Twenty years before The Last of Us or The Matrix Resurrections, Peter Jackson, Fran Walsh, Philippa Boyens remixed J.R.R. Tolkien’s own reflection on the joys of Middle-earth to make the strawberry even more important to two hobbits on an impossible mission, in a moment that at least feels apocalyptic. In The Return of the King, at one of the lowest moments on the journey to destroy the One Ring, Sam asks Frodo to revive his spirit through sense memory.
“Do you remember the Shire, Mr. Frodo?” he asks. “It’ll be spring soon. And the orchards will be in blossom. And the birds will be nesting in the hazel thicket. And they’ll be sowing the summer barley in the lower fields… and eating the first of the strawberries with cream. Do you remember the taste of strawberries?”
Frodo admits that he can’t. He can’t feel much of anything. To which Sam basically replies, Screw that, let’s go. There’s no greater motivator on the hills of hell than the strawberry. (Funnily enough, in Tolkien’s manuscript for The Return of the King, Sam pokes Frodo to remember the taste of rabbit, and only in the chapter “The Grey Havens” does the author reflect on the Shire’s delectable strawberries and cream — Jackson and his co-writers lifted the delicacy for use in their version of the scene.)

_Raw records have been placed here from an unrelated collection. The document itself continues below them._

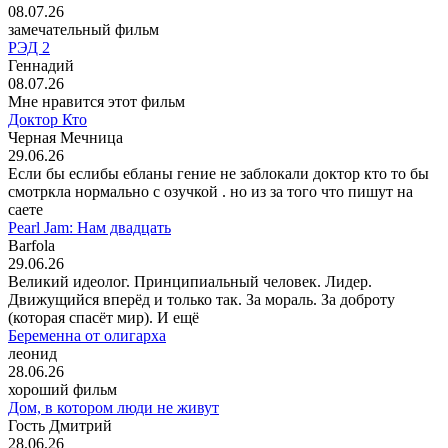
08.07.26
замечательный фильм
РЭД 2
Геннадий
08.07.26
Мне нравится этот фильм
Доктор Кто
Черная Мечница
29.06.26
Если бы еслибы ебланы гение не заблокали доктор кто то бы
смотркла нормально с озучкой . но из за того что пишут на
саете
Pearl Jam: Нам двадцать
Barfola
29.06.26
Великий идеолог. Принципиальный человек. Лидер.
Движущийся вперёд и только так. За мораль. За доброту
(которая спасёт мир). И ещё
Беременна от олигарха
леонид
28.06.26
хороший фильм
Дом, в котором люди не живут
Гость Дмитрий
28.06.26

The strawberry-as-symbol craze has already iterated beyond the fruit itself. In HBO’s Last of Us-like 2021 post-apocalyptic drama Station Eleven (based on the 2014 novel of the same name by Emily St. John Mandel), Jeevan (Himesh Patel) phones his ER doctor sister Siya (Tiya Sircar) as a viral pandemic begins to explode across Chicago. Her warning is immediate: It’s too late to run — shelter immediately and barricade the door. But amid the anxiety spiral, Siya also finds time to reminisce with her brother about their childhood years. This might be the last time they ever speak, so why not recount the time Jeevan “barfed strawberry Yoo-hoo on Jenny Kemkin”?
Later in the episode, Jeevan scrambles for groceries in a last-ditch effort for survival, but lingers when he’s caught in a memory vortex. Strawberry… Yoo-hoo…
There is no shortage of the strawberry as a symbol of purity throughout time, from the let’s-eat-strawberries-instead-of-people messaging of Soylent Green to multiple Shakespeare plays to the Bible, at least based on some interpretation. Ingmar Bergman’s 1957 drama Wild Strawberries, in which an ailing doctor reflects on his winding life as he prepares for death, feels especially apt to the collective understanding of the strawberry as a fruit of Good Times; in Swedish, the title Smultronstället is literally “the wild strawberry patch” but figuratively an idiomatic phrase for a place or moment in time associated with a feeling of great happiness.
But in a streak of post-apocalyptic fiction, the more classic representation of the strawberry as a pure organic entity feels more like what Bergman was chasing: a symbol of what was, tasted again, but only as a fleeting morsel. The Last of Us, tropiness of it all, leans right in and takes a bite of the feeling.